··· The records

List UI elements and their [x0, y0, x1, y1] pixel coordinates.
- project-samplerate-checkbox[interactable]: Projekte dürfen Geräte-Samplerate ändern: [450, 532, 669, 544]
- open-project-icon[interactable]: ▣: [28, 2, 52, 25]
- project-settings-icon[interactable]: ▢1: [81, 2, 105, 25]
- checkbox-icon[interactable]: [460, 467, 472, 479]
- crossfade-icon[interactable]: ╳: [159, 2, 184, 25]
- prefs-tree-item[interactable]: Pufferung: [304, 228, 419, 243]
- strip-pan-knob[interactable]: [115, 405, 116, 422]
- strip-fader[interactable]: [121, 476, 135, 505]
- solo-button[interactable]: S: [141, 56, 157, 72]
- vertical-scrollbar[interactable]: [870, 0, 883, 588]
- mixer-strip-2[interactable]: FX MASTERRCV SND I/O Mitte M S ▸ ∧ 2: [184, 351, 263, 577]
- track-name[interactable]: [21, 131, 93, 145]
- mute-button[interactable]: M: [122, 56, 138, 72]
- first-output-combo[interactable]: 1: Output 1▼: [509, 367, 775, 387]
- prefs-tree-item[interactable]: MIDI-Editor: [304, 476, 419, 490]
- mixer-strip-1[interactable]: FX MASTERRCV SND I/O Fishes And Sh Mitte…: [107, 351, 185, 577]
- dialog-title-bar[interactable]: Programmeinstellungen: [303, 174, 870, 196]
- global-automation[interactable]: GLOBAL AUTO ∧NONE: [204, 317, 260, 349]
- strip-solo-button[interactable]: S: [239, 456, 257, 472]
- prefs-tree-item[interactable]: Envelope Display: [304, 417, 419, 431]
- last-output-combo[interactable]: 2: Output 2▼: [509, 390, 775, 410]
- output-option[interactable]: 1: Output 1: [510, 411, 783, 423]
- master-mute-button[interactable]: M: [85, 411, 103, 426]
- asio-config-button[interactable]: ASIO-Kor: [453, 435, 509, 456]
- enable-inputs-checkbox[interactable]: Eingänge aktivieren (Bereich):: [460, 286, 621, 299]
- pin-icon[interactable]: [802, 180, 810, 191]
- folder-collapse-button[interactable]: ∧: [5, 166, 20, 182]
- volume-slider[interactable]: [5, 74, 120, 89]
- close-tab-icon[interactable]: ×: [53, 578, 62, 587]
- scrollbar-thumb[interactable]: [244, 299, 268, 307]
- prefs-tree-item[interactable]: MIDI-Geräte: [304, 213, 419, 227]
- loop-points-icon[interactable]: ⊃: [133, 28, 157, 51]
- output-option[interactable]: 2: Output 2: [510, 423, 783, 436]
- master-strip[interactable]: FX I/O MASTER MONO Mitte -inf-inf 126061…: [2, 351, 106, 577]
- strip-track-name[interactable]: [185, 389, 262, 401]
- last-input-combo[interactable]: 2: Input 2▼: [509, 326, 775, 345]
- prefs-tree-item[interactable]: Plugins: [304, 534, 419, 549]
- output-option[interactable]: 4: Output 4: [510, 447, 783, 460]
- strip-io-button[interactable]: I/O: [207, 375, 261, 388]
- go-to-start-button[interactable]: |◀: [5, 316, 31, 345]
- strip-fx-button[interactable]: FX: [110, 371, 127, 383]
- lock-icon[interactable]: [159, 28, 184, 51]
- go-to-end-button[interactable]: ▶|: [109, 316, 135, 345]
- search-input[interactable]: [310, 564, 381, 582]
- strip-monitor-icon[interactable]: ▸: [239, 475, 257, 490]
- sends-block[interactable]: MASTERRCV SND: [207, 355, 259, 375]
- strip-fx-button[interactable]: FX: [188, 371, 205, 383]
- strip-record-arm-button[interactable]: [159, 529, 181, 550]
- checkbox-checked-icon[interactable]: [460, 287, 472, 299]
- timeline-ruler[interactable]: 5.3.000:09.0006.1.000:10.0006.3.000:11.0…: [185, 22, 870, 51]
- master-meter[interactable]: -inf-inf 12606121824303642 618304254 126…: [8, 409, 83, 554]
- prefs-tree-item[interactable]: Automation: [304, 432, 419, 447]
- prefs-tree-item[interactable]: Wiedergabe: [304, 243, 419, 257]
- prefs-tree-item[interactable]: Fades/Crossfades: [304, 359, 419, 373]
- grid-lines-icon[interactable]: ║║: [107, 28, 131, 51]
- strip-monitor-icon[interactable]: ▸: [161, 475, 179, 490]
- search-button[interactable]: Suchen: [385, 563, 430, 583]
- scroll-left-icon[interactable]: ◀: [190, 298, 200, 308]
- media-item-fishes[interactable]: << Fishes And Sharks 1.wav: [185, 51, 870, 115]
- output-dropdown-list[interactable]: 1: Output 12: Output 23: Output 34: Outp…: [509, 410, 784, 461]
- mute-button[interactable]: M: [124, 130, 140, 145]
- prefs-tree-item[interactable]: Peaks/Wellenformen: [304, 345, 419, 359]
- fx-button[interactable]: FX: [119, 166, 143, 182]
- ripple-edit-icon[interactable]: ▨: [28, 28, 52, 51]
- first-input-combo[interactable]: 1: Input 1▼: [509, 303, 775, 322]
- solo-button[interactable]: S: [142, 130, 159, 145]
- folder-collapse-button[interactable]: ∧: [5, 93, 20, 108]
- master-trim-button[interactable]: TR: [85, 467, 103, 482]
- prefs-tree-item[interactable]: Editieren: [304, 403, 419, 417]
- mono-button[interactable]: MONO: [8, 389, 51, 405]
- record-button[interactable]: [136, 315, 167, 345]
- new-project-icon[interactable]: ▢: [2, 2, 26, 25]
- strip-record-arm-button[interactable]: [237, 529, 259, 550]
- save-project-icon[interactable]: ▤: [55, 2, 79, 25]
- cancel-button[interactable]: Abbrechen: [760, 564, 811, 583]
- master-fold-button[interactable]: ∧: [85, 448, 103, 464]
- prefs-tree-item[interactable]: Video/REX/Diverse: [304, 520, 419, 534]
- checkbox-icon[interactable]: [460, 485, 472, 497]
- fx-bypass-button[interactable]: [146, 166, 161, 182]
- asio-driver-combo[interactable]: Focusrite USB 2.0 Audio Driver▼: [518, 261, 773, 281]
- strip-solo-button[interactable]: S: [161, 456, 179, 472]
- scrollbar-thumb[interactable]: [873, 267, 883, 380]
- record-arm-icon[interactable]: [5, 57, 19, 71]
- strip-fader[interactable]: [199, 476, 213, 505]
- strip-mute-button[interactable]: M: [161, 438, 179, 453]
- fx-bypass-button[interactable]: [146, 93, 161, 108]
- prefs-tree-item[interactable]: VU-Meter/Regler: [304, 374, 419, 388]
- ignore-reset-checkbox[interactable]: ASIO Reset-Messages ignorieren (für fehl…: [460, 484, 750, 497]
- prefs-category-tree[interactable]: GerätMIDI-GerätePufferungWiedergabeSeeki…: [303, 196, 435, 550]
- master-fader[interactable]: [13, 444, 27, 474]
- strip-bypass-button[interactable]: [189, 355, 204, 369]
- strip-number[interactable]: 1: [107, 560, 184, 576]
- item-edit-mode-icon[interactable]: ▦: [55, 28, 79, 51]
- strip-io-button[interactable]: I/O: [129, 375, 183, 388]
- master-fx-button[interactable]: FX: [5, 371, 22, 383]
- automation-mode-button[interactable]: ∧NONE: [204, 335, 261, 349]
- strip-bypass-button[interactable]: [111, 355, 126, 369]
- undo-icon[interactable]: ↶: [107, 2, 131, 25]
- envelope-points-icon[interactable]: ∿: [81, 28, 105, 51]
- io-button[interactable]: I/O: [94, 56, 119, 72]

······

Reproduce all data above, unchanged.

▶ **Response area**:
List UI elements and their [x0, y0, x1, y1] pixel coordinates.
- project-samplerate-checkbox[interactable]: Projekte dürfen Geräte-Samplerate ändern: [450, 532, 669, 544]
- open-project-icon[interactable]: ▣: [28, 2, 52, 25]
- project-settings-icon[interactable]: ▢1: [81, 2, 105, 25]
- checkbox-icon[interactable]: [460, 467, 472, 479]
- crossfade-icon[interactable]: ╳: [159, 2, 184, 25]
- prefs-tree-item[interactable]: Pufferung: [304, 228, 419, 243]
- strip-pan-knob[interactable]: [115, 405, 116, 422]
- strip-fader[interactable]: [121, 476, 135, 505]
- solo-button[interactable]: S: [141, 56, 157, 72]
- vertical-scrollbar[interactable]: [870, 0, 883, 588]
- mixer-strip-2[interactable]: FX MASTERRCV SND I/O Mitte M S ▸ ∧ 2: [184, 351, 263, 577]
- track-name[interactable]: [21, 131, 93, 145]
- mute-button[interactable]: M: [122, 56, 138, 72]
- first-output-combo[interactable]: 1: Output 1▼: [509, 367, 775, 387]
- prefs-tree-item[interactable]: MIDI-Editor: [304, 476, 419, 490]
- mixer-strip-1[interactable]: FX MASTERRCV SND I/O Fishes And Sh Mitte…: [107, 351, 185, 577]
- dialog-title-bar[interactable]: Programmeinstellungen: [303, 174, 870, 196]
- global-automation[interactable]: GLOBAL AUTO ∧NONE: [204, 317, 260, 349]
- strip-solo-button[interactable]: S: [239, 456, 257, 472]
- prefs-tree-item[interactable]: Envelope Display: [304, 417, 419, 431]
- last-output-combo[interactable]: 2: Output 2▼: [509, 390, 775, 410]
- output-option[interactable]: 1: Output 1: [510, 411, 783, 423]
- master-mute-button[interactable]: M: [85, 411, 103, 426]
- asio-config-button[interactable]: ASIO-Kor: [453, 435, 509, 456]
- enable-inputs-checkbox[interactable]: Eingänge aktivieren (Bereich):: [460, 286, 621, 299]
- pin-icon[interactable]: [802, 180, 810, 191]
- folder-collapse-button[interactable]: ∧: [5, 166, 20, 182]
- volume-slider[interactable]: [5, 74, 120, 89]
- close-tab-icon[interactable]: ×: [53, 578, 62, 587]
- scrollbar-thumb[interactable]: [244, 299, 268, 307]
- prefs-tree-item[interactable]: MIDI-Geräte: [304, 213, 419, 227]
- loop-points-icon[interactable]: ⊃: [133, 28, 157, 51]
- output-option[interactable]: 2: Output 2: [510, 423, 783, 436]
- master-strip[interactable]: FX I/O MASTER MONO Mitte -inf-inf 126061…: [2, 351, 106, 577]
- strip-track-name[interactable]: [185, 389, 262, 401]
- last-input-combo[interactable]: 2: Input 2▼: [509, 326, 775, 345]
- prefs-tree-item[interactable]: Plugins: [304, 534, 419, 549]
- output-option[interactable]: 4: Output 4: [510, 447, 783, 460]
- strip-io-button[interactable]: I/O: [207, 375, 261, 388]
- go-to-start-button[interactable]: |◀: [5, 316, 31, 345]
- strip-fx-button[interactable]: FX: [110, 371, 127, 383]
- lock-icon[interactable]: [159, 28, 184, 51]
- go-to-end-button[interactable]: ▶|: [109, 316, 135, 345]
- search-input[interactable]: [310, 564, 381, 582]
- strip-monitor-icon[interactable]: ▸: [239, 475, 257, 490]
- sends-block[interactable]: MASTERRCV SND: [207, 355, 259, 375]
- strip-fx-button[interactable]: FX: [188, 371, 205, 383]
- strip-record-arm-button[interactable]: [159, 529, 181, 550]
- checkbox-checked-icon[interactable]: [460, 287, 472, 299]
- timeline-ruler[interactable]: 5.3.000:09.0006.1.000:10.0006.3.000:11.0…: [185, 22, 870, 51]
- master-meter[interactable]: -inf-inf 12606121824303642 618304254 126…: [8, 409, 83, 554]
- prefs-tree-item[interactable]: Automation: [304, 432, 419, 447]
- prefs-tree-item[interactable]: Wiedergabe: [304, 243, 419, 257]
- prefs-tree-item[interactable]: Fades/Crossfades: [304, 359, 419, 373]
- grid-lines-icon[interactable]: ║║: [107, 28, 131, 51]
- strip-monitor-icon[interactable]: ▸: [161, 475, 179, 490]
- search-button[interactable]: Suchen: [385, 563, 430, 583]
- scroll-left-icon[interactable]: ◀: [190, 298, 200, 308]
- media-item-fishes[interactable]: << Fishes And Sharks 1.wav: [185, 51, 870, 115]
- output-dropdown-list[interactable]: 1: Output 12: Output 23: Output 34: Outp…: [509, 410, 784, 461]
- mute-button[interactable]: M: [124, 130, 140, 145]
- prefs-tree-item[interactable]: Peaks/Wellenformen: [304, 345, 419, 359]
- fx-button[interactable]: FX: [119, 166, 143, 182]
- ripple-edit-icon[interactable]: ▨: [28, 28, 52, 51]
- first-input-combo[interactable]: 1: Input 1▼: [509, 303, 775, 322]
- solo-button[interactable]: S: [142, 130, 159, 145]
- folder-collapse-button[interactable]: ∧: [5, 93, 20, 108]
- master-trim-button[interactable]: TR: [85, 467, 103, 482]
- prefs-tree-item[interactable]: Editieren: [304, 403, 419, 417]
- mono-button[interactable]: MONO: [8, 389, 51, 405]
- record-button[interactable]: [136, 315, 167, 345]
- new-project-icon[interactable]: ▢: [2, 2, 26, 25]
- strip-record-arm-button[interactable]: [237, 529, 259, 550]
- save-project-icon[interactable]: ▤: [55, 2, 79, 25]
- cancel-button[interactable]: Abbrechen: [760, 564, 811, 583]
- master-fold-button[interactable]: ∧: [85, 448, 103, 464]
- prefs-tree-item[interactable]: Video/REX/Diverse: [304, 520, 419, 534]
- checkbox-icon[interactable]: [460, 485, 472, 497]
- fx-bypass-button[interactable]: [146, 166, 161, 182]
- asio-driver-combo[interactable]: Focusrite USB 2.0 Audio Driver▼: [518, 261, 773, 281]
- strip-solo-button[interactable]: S: [161, 456, 179, 472]
- scrollbar-thumb[interactable]: [873, 267, 883, 380]
- record-arm-icon[interactable]: [5, 57, 19, 71]
- strip-fader[interactable]: [199, 476, 213, 505]
- strip-mute-button[interactable]: M: [161, 438, 179, 453]
- fx-bypass-button[interactable]: [146, 93, 161, 108]
- prefs-tree-item[interactable]: VU-Meter/Regler: [304, 374, 419, 388]
- ignore-reset-checkbox[interactable]: ASIO Reset-Messages ignorieren (für fehl…: [460, 484, 750, 497]
- prefs-category-tree[interactable]: GerätMIDI-GerätePufferungWiedergabeSeeki…: [303, 196, 435, 550]
- master-fader[interactable]: [13, 444, 27, 474]
- strip-bypass-button[interactable]: [189, 355, 204, 369]
- strip-number[interactable]: 1: [107, 560, 184, 576]
- item-edit-mode-icon[interactable]: ▦: [55, 28, 79, 51]
- strip-io-button[interactable]: I/O: [129, 375, 183, 388]
- master-fx-button[interactable]: FX: [5, 371, 22, 383]
- automation-mode-button[interactable]: ∧NONE: [204, 335, 261, 349]
- strip-bypass-button[interactable]: [111, 355, 126, 369]
- undo-icon[interactable]: ↶: [107, 2, 131, 25]
- envelope-points-icon[interactable]: ∿: [81, 28, 105, 51]
- io-button[interactable]: I/O: [94, 56, 119, 72]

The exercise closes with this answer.